CIVS: A Collective-Intelligence Ensemble for Automated Software Vulnerability Scoring
- Autori: Mirtaheri, S.L.; Shahbazian, R.; Pascucci, V.; Movahedkor, N.; Pugliese, A.
- Anno di pubblicazione: 2025
- Tipologia: Articolo in rivista
- OA Link: http://hdl.handle.net/10447/692277
Abstract
Automated and accurate Common Vulnerability Scoring System (CVSS) labeling is required for quick patch processing. Large Language Models (LLMs) have shown impressive capabilities in understanding and generating human language; however, their performance can vary depending on factors like training data and architecture. LLMs may generate biased or irrelevant responses and mis-rank critical flaws.
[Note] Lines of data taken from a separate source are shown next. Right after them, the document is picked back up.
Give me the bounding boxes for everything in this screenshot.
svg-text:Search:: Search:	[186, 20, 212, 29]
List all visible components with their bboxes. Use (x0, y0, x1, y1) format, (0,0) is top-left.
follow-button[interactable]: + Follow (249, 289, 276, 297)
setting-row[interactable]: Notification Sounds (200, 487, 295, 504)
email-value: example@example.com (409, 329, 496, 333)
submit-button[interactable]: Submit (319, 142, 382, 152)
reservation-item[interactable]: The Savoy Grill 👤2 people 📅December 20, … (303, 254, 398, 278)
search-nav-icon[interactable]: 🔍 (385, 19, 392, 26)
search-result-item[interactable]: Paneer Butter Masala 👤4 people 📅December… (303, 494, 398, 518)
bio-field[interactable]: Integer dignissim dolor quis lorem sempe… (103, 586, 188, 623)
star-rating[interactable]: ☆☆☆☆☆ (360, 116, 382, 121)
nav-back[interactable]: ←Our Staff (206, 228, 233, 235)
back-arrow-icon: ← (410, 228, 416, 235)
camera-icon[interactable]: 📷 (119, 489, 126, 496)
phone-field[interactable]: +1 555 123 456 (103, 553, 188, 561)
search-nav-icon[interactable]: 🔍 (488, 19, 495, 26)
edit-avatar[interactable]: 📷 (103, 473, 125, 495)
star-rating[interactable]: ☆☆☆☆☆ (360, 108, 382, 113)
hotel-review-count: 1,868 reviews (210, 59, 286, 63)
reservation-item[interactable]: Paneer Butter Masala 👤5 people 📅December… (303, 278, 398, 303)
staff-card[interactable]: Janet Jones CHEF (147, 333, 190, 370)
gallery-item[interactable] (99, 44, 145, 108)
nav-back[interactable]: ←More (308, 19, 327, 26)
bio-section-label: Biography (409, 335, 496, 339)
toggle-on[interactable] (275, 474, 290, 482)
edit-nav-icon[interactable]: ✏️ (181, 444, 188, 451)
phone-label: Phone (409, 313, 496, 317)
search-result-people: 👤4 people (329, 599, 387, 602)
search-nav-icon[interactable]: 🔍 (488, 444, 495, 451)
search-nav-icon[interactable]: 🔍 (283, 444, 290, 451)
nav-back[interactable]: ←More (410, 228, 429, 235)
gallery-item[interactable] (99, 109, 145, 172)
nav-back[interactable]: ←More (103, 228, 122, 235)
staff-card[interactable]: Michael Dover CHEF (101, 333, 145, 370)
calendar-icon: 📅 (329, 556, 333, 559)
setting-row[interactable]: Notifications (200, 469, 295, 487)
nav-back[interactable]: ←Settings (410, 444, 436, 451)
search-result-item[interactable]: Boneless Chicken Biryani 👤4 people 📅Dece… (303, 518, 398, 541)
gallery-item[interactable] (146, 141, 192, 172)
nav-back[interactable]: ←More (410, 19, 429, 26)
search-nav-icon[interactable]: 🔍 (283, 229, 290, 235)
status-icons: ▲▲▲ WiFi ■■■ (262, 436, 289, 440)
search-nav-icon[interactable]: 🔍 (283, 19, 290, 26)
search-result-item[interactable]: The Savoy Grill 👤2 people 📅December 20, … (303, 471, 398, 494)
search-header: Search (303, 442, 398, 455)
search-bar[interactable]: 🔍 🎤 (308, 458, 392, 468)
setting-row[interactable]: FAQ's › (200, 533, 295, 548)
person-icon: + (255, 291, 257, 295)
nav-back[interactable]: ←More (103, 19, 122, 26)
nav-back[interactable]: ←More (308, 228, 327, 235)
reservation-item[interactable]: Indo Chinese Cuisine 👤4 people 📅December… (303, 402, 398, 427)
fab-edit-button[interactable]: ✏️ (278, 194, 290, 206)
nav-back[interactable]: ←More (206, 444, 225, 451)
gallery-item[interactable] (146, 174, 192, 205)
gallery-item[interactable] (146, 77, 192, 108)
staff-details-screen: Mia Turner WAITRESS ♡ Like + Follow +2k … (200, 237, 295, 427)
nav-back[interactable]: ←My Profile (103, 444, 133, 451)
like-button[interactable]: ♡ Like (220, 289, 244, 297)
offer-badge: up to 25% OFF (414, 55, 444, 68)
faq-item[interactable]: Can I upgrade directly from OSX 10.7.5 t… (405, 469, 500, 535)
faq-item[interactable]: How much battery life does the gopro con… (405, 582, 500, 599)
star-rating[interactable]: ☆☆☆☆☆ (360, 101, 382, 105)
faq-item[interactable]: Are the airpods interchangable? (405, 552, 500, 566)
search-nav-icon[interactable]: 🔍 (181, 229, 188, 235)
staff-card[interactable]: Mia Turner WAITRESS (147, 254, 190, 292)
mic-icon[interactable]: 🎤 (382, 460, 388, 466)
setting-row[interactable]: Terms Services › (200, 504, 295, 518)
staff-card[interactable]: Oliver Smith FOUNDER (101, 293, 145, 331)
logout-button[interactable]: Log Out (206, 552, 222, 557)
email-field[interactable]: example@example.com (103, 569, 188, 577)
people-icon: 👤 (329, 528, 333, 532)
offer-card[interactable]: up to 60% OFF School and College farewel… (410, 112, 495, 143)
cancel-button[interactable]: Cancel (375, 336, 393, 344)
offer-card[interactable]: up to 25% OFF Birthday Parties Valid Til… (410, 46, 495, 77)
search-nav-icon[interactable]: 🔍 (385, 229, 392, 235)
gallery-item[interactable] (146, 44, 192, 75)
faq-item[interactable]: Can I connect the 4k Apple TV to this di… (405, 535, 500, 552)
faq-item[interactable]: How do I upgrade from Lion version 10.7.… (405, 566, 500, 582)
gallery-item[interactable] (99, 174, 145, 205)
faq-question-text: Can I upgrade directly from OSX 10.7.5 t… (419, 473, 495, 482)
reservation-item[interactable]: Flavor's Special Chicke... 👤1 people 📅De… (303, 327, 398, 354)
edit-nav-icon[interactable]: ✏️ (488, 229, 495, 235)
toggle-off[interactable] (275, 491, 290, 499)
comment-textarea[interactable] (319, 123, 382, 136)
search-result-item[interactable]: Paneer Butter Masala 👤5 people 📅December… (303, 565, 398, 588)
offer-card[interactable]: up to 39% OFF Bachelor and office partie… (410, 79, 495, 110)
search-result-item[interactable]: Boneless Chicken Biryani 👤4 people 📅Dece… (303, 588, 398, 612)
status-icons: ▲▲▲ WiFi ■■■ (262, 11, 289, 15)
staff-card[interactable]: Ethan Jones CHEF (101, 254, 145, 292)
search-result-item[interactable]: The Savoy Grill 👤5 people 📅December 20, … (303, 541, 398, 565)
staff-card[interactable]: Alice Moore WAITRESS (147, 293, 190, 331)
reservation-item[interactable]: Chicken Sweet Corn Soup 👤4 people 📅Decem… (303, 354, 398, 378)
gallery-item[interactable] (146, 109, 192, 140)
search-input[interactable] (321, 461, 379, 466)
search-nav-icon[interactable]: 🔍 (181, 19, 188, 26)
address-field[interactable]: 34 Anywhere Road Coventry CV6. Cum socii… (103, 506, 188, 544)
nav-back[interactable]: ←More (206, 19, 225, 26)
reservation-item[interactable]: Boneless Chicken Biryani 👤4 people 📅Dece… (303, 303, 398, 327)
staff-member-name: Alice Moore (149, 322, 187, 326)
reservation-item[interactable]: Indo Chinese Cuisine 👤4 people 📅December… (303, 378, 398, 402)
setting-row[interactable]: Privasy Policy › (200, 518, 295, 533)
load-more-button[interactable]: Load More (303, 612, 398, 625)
This paper presents CIVS, a collective-intelligence framework that fuses GPT-4 with a fine-tuned GPT-3.5-Turbo via weighted aggregation and ensemble learning. CIVS can match or surpass the accuracy and cost-efficiency of a single large and expensive model while reducing the risk and enhancing the reliability. Evaluated on recent records of the National Vulnerability Database (NVD), CIVS reduces mean-squared error by 10% and improves macro-F1 to 0.76 compared with the strongest individual model. CIVS shows robustness even when challenged with GPT-generated “what-if” variations of vulnerability descriptions. Due to reusing existing models without adding any new trainable parameters, the framework remains cost-efficient while still generalizing to previously unseen vulnerabilities.